Ich war 24 Jahre alt als mich meine Mutter auf der Arbeit anrief und mir mitteilte, dass mein Vater gestorben sei. Auf der Arbeit erlitt er einen Herzinfarkt und erlag den Folgen. Ich hatte ein sehr gutes Verhältnis zu ihm und er war mit einem Mal nicht mehr da. Unsere wöchentlichen Besuche in einer Kneipe, in der wir Billard spielten und B. sowie Asbach-Cola tranken, sollte es nie mehr wieder geben. Keine Gespräche mehr, keine Ratschläge, kein Auf-die-Schuler-klopfen, nichts mehr... Im Gegensatz zu meiner Mutter, weiß ich heute nicht einmal mehr, was ich zuletzt zu ihm sagte - oder er zu mir. Dafür erinnere ich mich noch sehr gut an die Beerdigung. Es ist nicht unbedingt üblich aber ich wollte ihn auf seinem letzten Weg begleiten. Also war ich einer der Leute, die den Sarg trugen und ihn später an einem Seil in das Grab hinabließen. Nichts im Leben fiel mir schwerer und der Schmerz sitzt tief und wird niemals ganz schwinden, obgleich die Zeit die Wunde tatsächlich erträglicher gemacht hat...

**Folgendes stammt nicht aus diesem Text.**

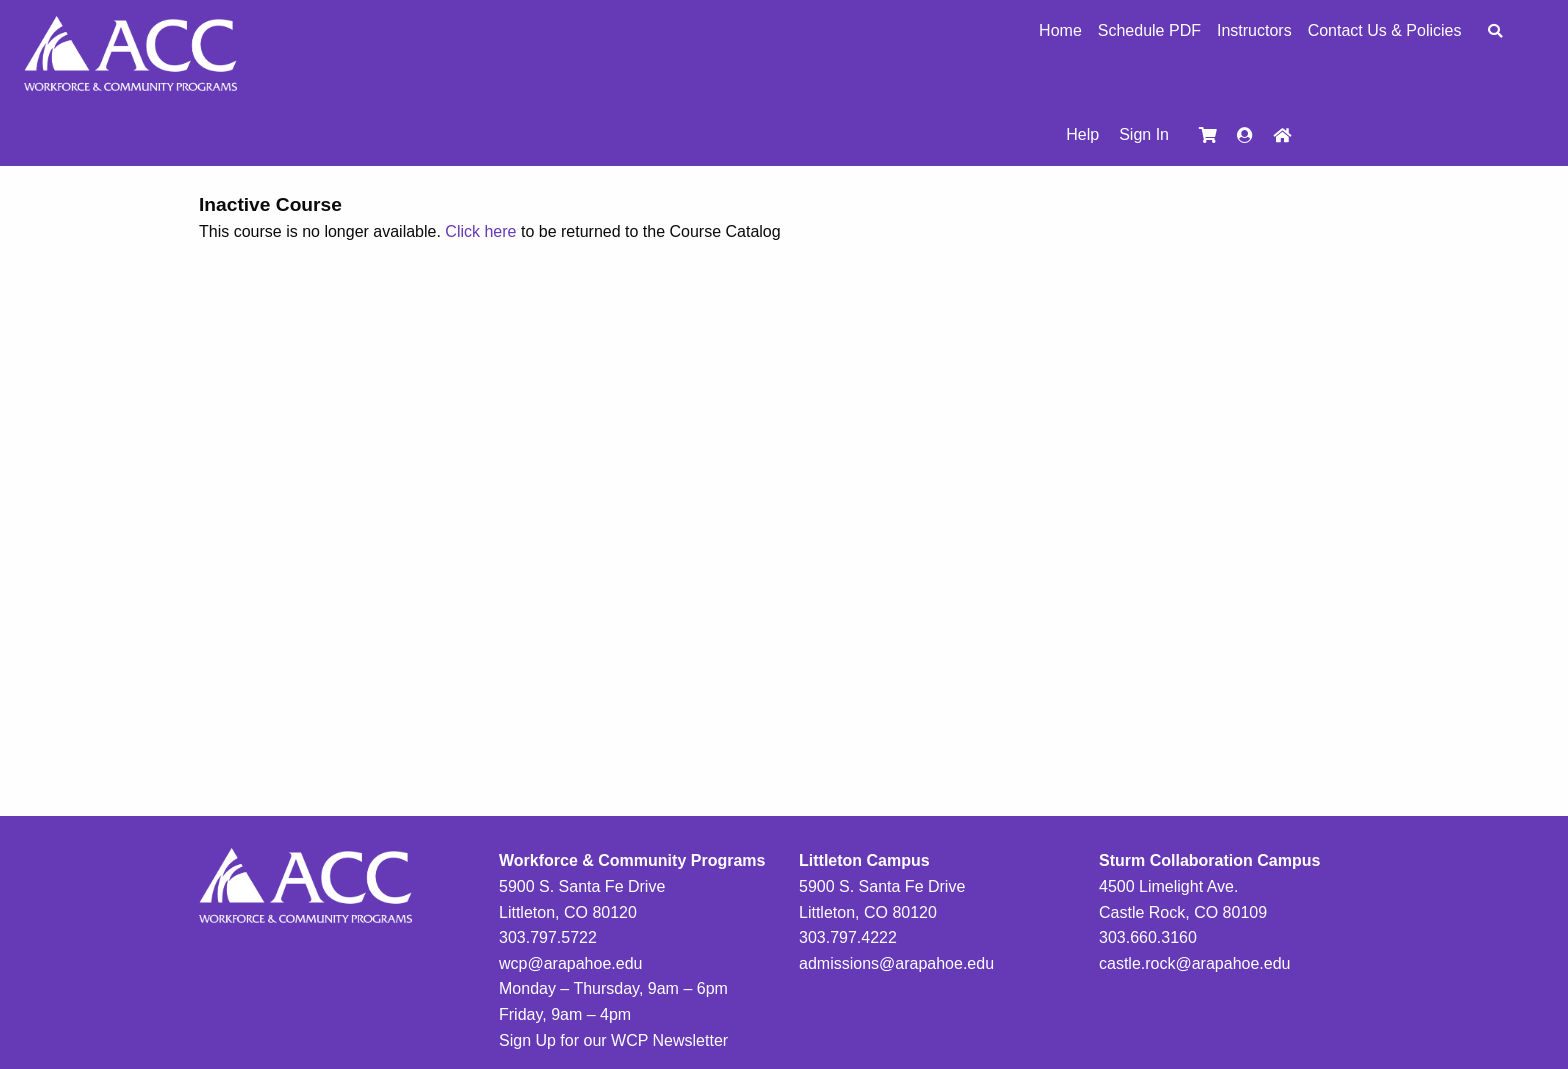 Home (1060, 31)
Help (1082, 134)
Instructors (1254, 31)
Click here (480, 231)
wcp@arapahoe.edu (570, 963)
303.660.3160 (1148, 937)
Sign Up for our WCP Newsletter (613, 1040)
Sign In (1144, 134)
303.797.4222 (848, 937)
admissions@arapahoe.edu (896, 963)
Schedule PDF (1149, 31)
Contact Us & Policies (1385, 31)
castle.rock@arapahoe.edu (1194, 963)
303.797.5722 (548, 937) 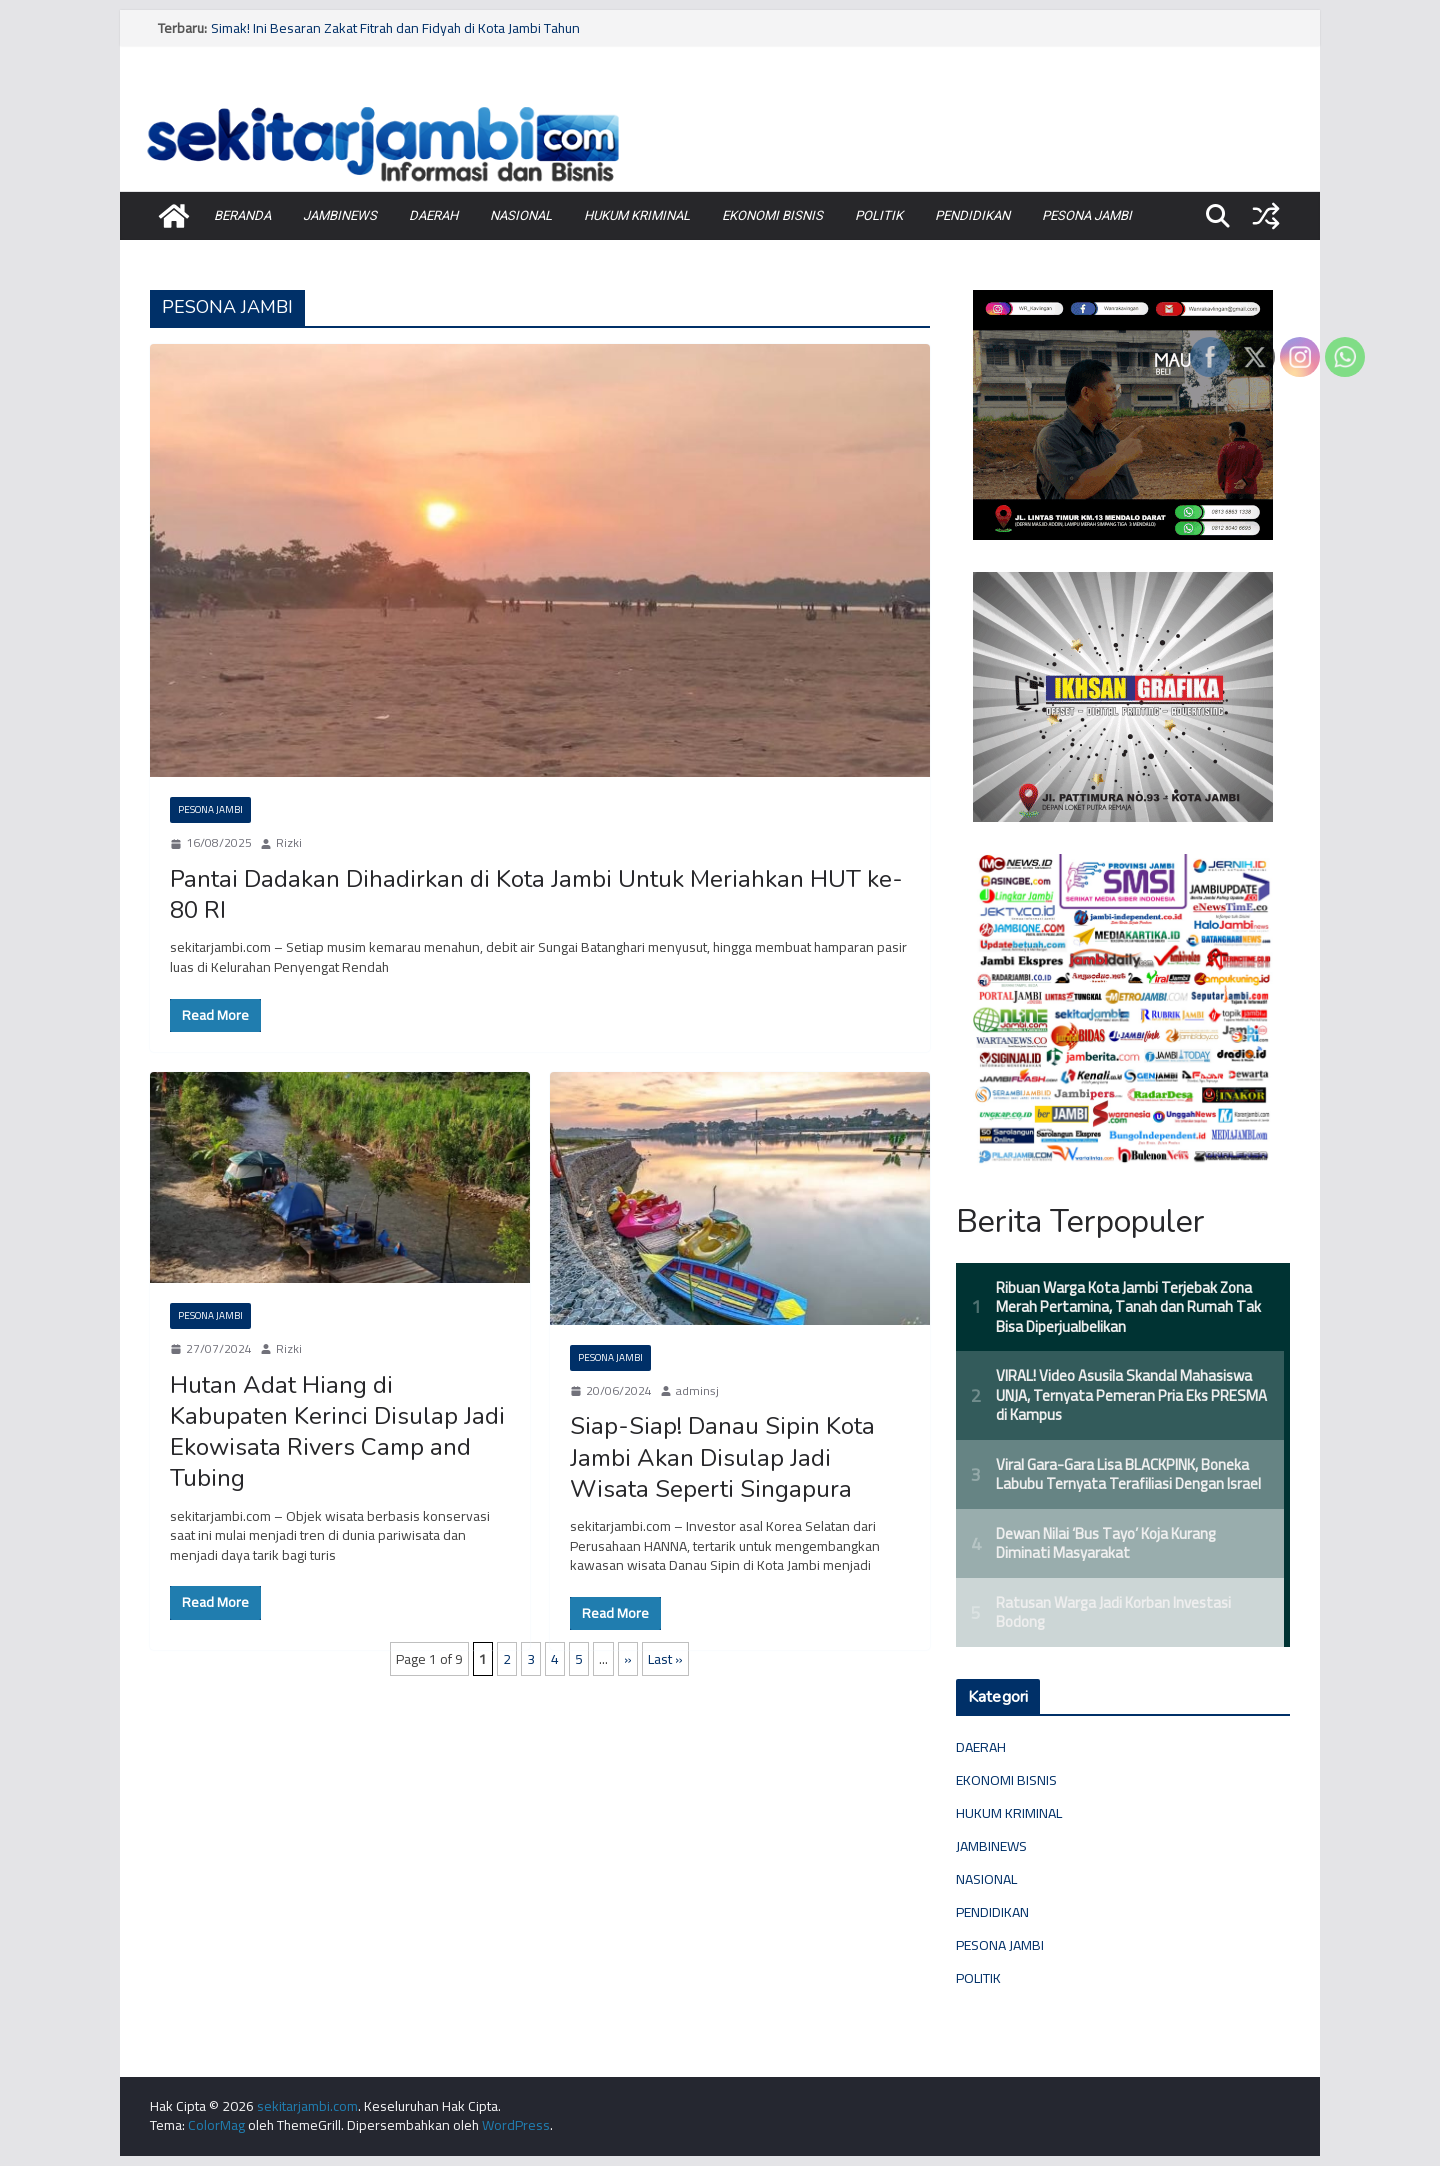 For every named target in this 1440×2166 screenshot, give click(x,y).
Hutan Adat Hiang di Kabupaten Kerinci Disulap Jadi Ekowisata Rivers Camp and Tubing (337, 1432)
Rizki (289, 843)
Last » (665, 1659)
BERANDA (242, 215)
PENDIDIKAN (972, 215)
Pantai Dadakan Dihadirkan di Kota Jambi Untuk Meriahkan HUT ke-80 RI (536, 894)
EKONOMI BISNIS (772, 215)
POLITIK (879, 215)
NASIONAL (521, 215)
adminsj (697, 1391)
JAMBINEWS (340, 215)
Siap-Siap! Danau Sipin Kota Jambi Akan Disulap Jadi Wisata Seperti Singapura (722, 1457)
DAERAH (433, 215)
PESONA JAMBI (1087, 215)
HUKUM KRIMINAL (637, 215) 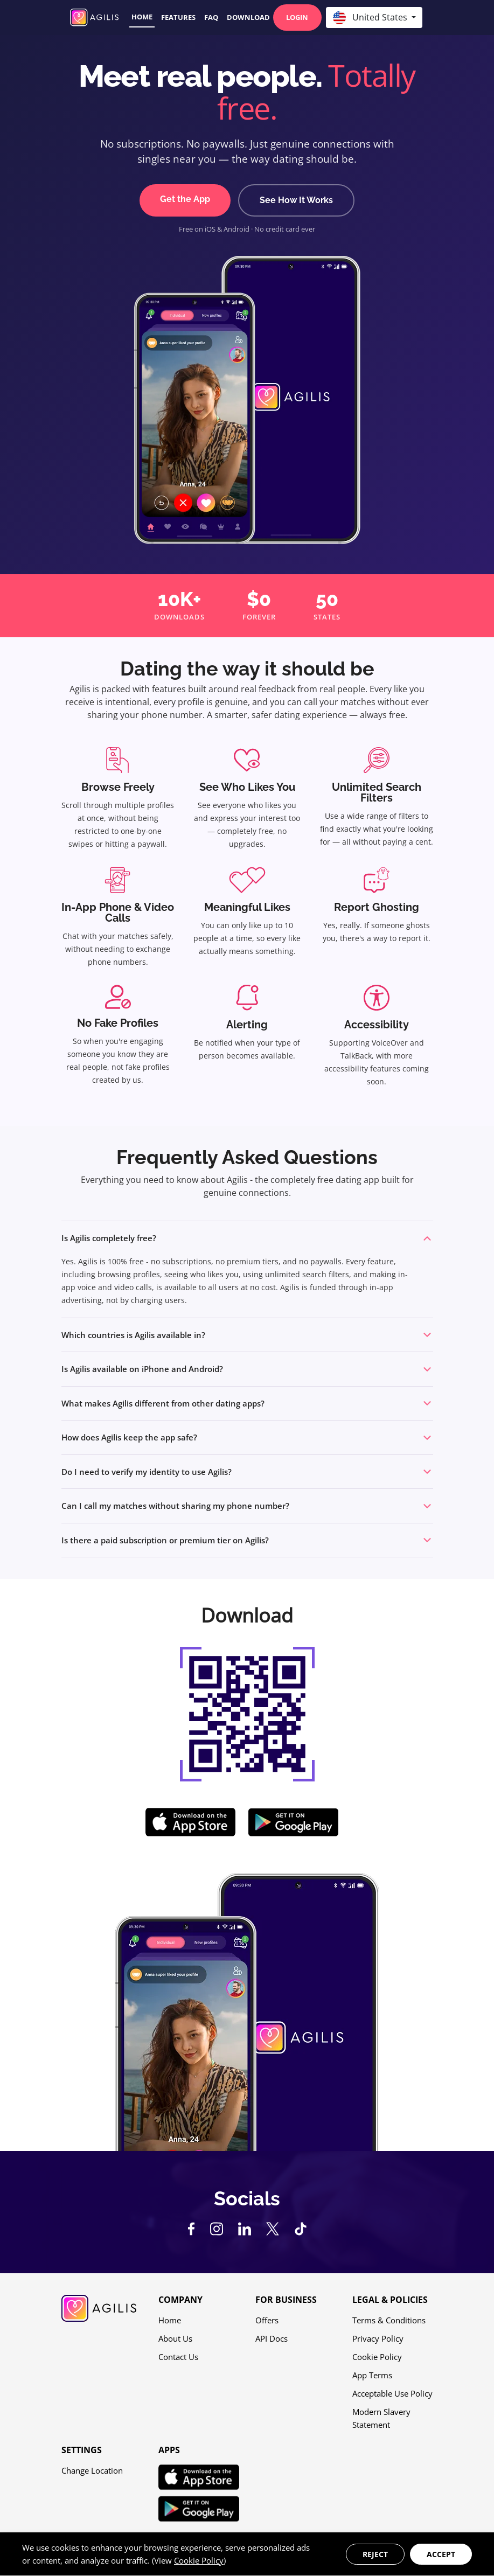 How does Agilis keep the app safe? (129, 1437)
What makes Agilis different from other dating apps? (163, 1403)
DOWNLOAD (248, 17)
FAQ (211, 17)
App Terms (372, 2375)
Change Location (92, 2470)
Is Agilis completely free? (108, 1238)
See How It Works (296, 200)
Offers (267, 2320)
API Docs (271, 2338)
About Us (175, 2338)
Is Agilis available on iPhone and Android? (142, 1368)
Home (141, 17)
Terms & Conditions (389, 2320)
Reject (375, 2554)
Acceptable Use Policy (392, 2393)
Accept (441, 2554)
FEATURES (178, 17)
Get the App (185, 199)
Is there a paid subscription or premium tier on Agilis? (165, 1540)
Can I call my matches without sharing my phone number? (175, 1505)
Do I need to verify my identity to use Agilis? (146, 1471)
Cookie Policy (377, 2356)
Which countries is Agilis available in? (133, 1334)
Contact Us (178, 2356)
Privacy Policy (377, 2338)
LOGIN (297, 17) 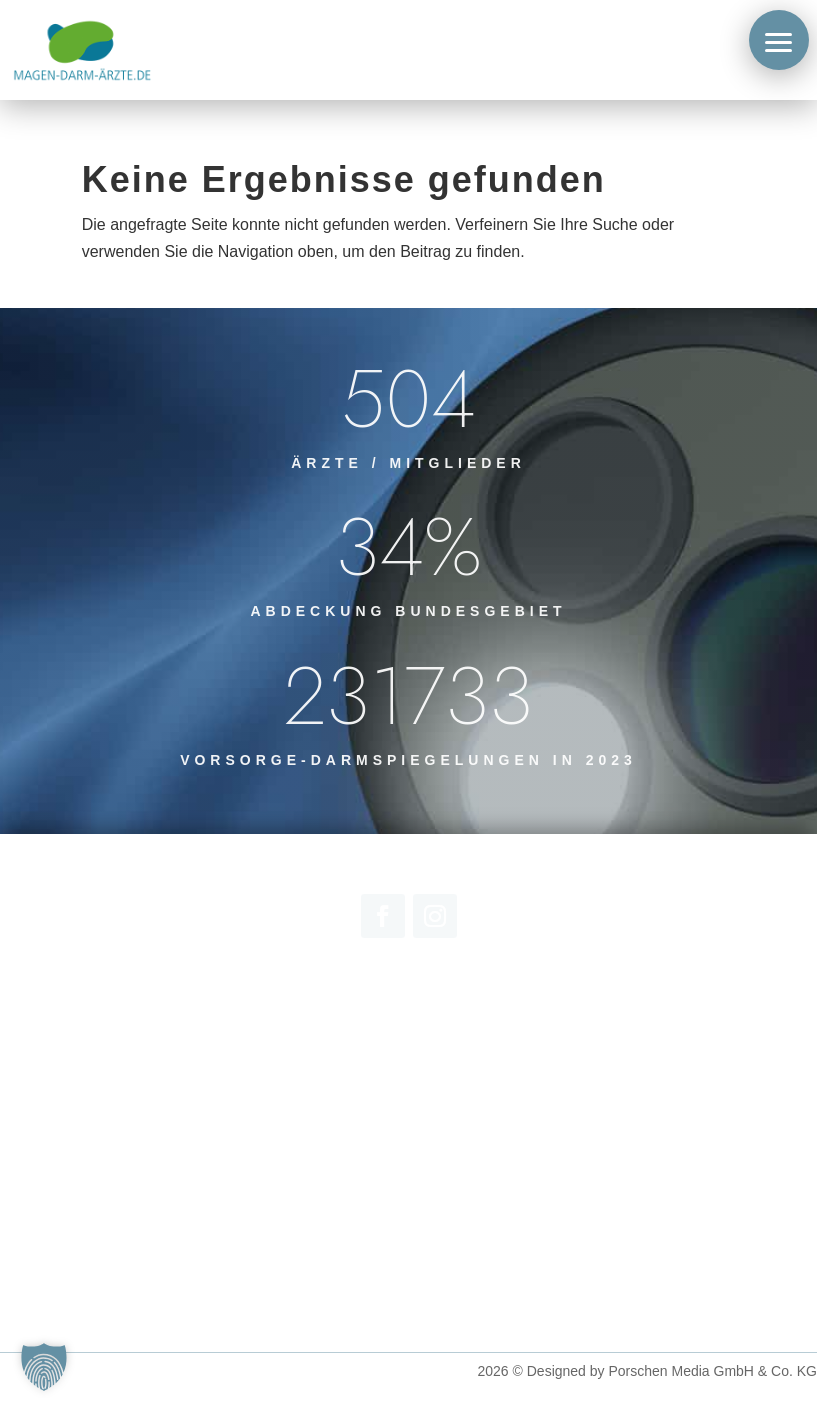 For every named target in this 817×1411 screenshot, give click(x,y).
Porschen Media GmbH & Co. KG (712, 1371)
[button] (779, 40) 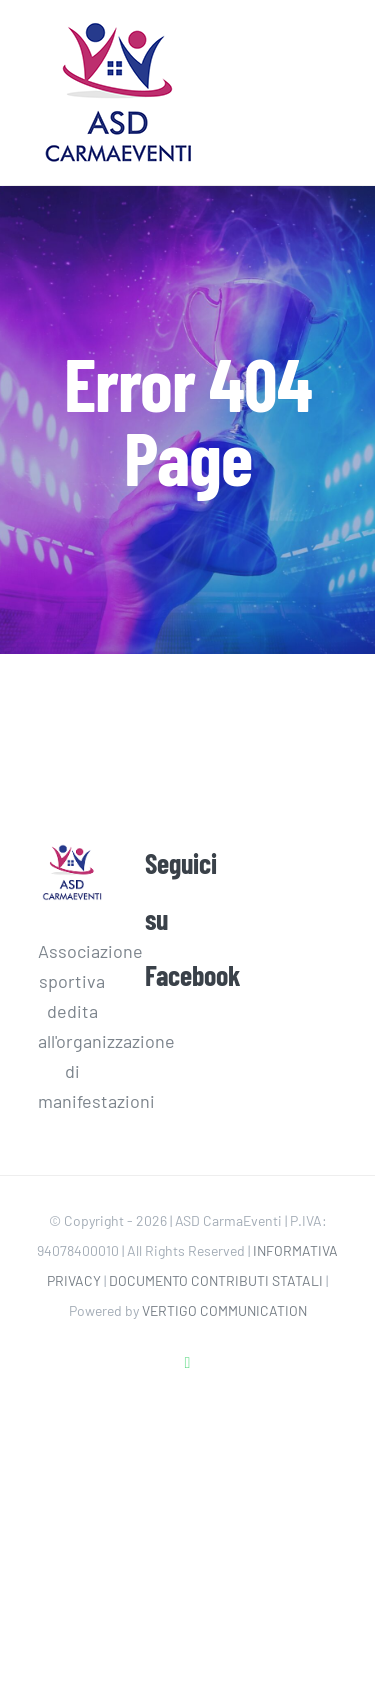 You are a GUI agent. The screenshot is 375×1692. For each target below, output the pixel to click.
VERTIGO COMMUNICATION (224, 1310)
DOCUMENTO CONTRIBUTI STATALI (216, 1280)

Meinem mongoloiden Onkel, den ich auch sehr ins Herz geschlossen hatte, versprach ich, eine Partie Schach zu beenden sobald er aus dem Krankenhaus entlassen und wieder zu Hause wäre. Er starb in der Klinik...
Zu meiner Oma hatte ich ein sehr enges Verhältnis. Schon als Kind nahm sie mich in Schutz wenn ich etwas ausgefressen hatte und meine Eltern schimpften. Als mein Onkel - ihr Sohn - starb, erlitt sie kurze Zeit später einen Schlaganfall und behielt leider einige Schäden zurück. Ich machte ihr dann öfter mal etwas zu essen und blieb bei ihr wenn alle anderen außer Haus waren. Ich tat es sehr gerne und sie freute sich so sehr über jede kleine Gefälligkeit. Ein Herz von einem Menschen. Sie überlebte meinen Vater um ein paar Jahre...
Mein Opa war der erste aus der Familie, der starb. Er brachte mir das Schachspielen bei und ich besorgte ihm oft Zig. und bekam dafür ein Paar Groschen. Er war immer sehr lieb zu mir und meiner Schwester gewesen. Er kam eines Tages in die Klinik und erlag dort den Folgen eines Herzifarktes und Schlaganfalles.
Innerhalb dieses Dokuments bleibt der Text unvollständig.